背を伸ばすためには、栄養バランスの良い食事、適度な運動、良質な睡眠の3本柱を全て充実させることが大切です。夏休みは睡眠をたっぷりとるチャンス。しかし、学校がないからと、朝遅くまで寝ていると、きちんと3食摂ることができません。

 夜更かしをせず、早寝早起きをし、朝食をしっかり摂ると、食欲の正しいリズムが作られ、消化吸収も十分に行われます。遅く起きて、朝食と昼食をまとめて2食分摂るようだと、消化吸収率が下がり「無駄」が生じてしまうのです。

 背を伸ばすために必要な栄養素に「カルシウム」がありますが、それムだけでは背が高くなりにくく、丈夫な骨は作られません。背が伸びるということは、骨が伸びること。骨格を作るために重要なのはタンパク質です。その骨格にカルシウムをたくさん吸着させると、丈夫な骨になっていくのです。

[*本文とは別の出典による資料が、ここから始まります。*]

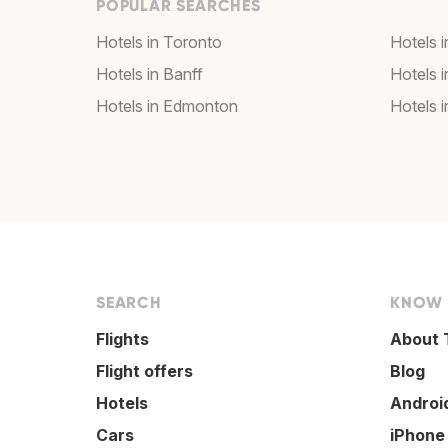
POPULAR SEARCHES
Hotels in Toronto
Hotels 
Hotels in Banff
Hotels 
Hotels in Edmonton
Hotels 
SEARCH
KNOW
Flights
About 
Flight offers
Blog
Hotels
Androi
Cars
iPhone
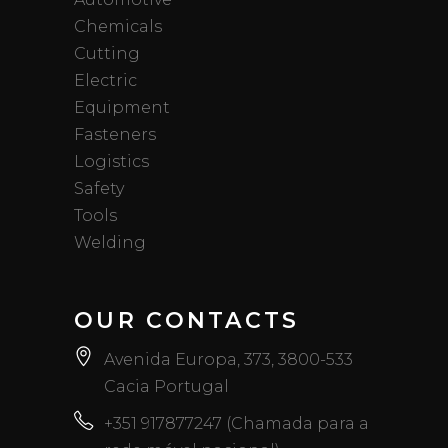
Chemicals
Cutting
Electric
Equipment
Fasteners
Logistics
Safety
Tools
Welding
OUR CONTACTS
Avenida Europa, 373, 3800-533
Cacia Portugal
+351 917877247 (Chamada para a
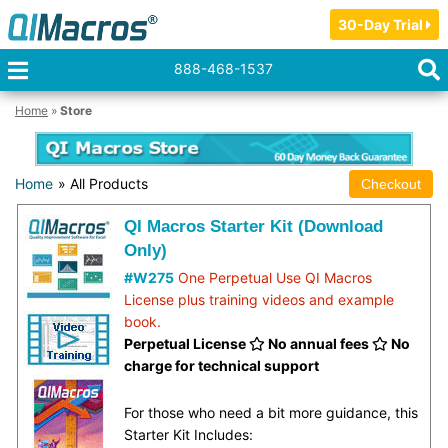
30-Day Trial
888-468-1537
Home
»
Store
Home
» All Products
QI Macros Starter Kit (Download
Only)
#W275
One Perpetual Use QI Macros
License plus training videos and example
book.
Perpetual License
No annual fees
No
charge for technical support
For those who need a bit more guidance, this
Starter Kit Includes:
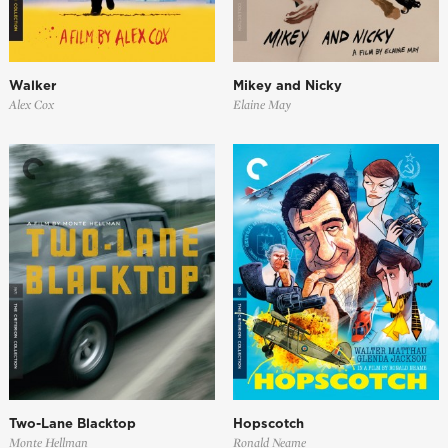
Walker
Mikey and Nicky
Alex Cox
Elaine May
Two-Lane Blacktop
Hopscotch
Monte Hellman
Ronald Neame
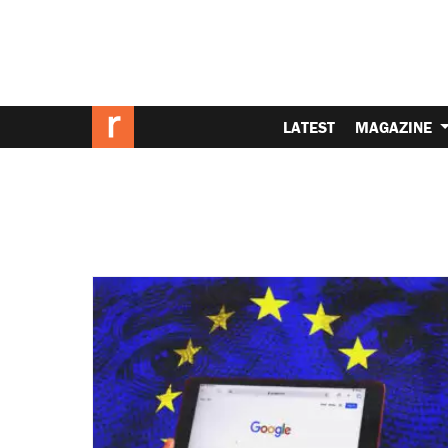
LATEST
MAGAZINE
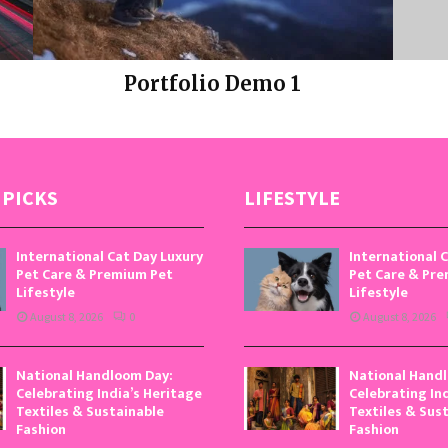
Portfolio Demo 1
Photography, Prints
 PICKS
LIFESTYLE
International Cat Day Luxury
International 
Pet Care & Premium Pet
Pet Care & Pr
Lifestyle
Lifestyle
August 8, 2026
0
August 8, 2026
National Handloom Day:
National Hand
Celebrating India’s Heritage
Celebrating In
Textiles & Sustainable
Textiles & Sus
Fashion
Fashion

 また、カルシウムは体内に吸収されにくいので、吸収をサポートするマグネシウム、ビタミンD、亜鉛や鉄などさまざまな栄養素を必要とします。そのためにも日頃からバランスの良い食事の形に整えておきましょう。

口当たりさっぱりと食べられる「ウナギと枝豆の冷たい茶碗蒸し」
口当たりさっぱりと食べられる「ウナギと枝豆の冷たい茶碗蒸し」

 写真は「ウナギと枝豆の冷たい茶碗蒸し」です。

 タンパク質源として、卵、牛乳、ウナギ、枝豆を使っています。卵はビタミンCと食物繊維以外の栄養素、牛乳はカルシウムのほかタンパク質の代謝に関与するビタミンB6やB12、ウナギはビタミンA、B1、B2、B6、E、鉄、カルシウムなど多種多様の栄養素、枝豆はビタミンB1、B2、鉄などを多く含んでいます。

 ゼラチンで冷やし固めるので、火も使わず、食欲が落ちていても口当たり良く食べられます。栄養密度の濃い一品として夏におすすめです。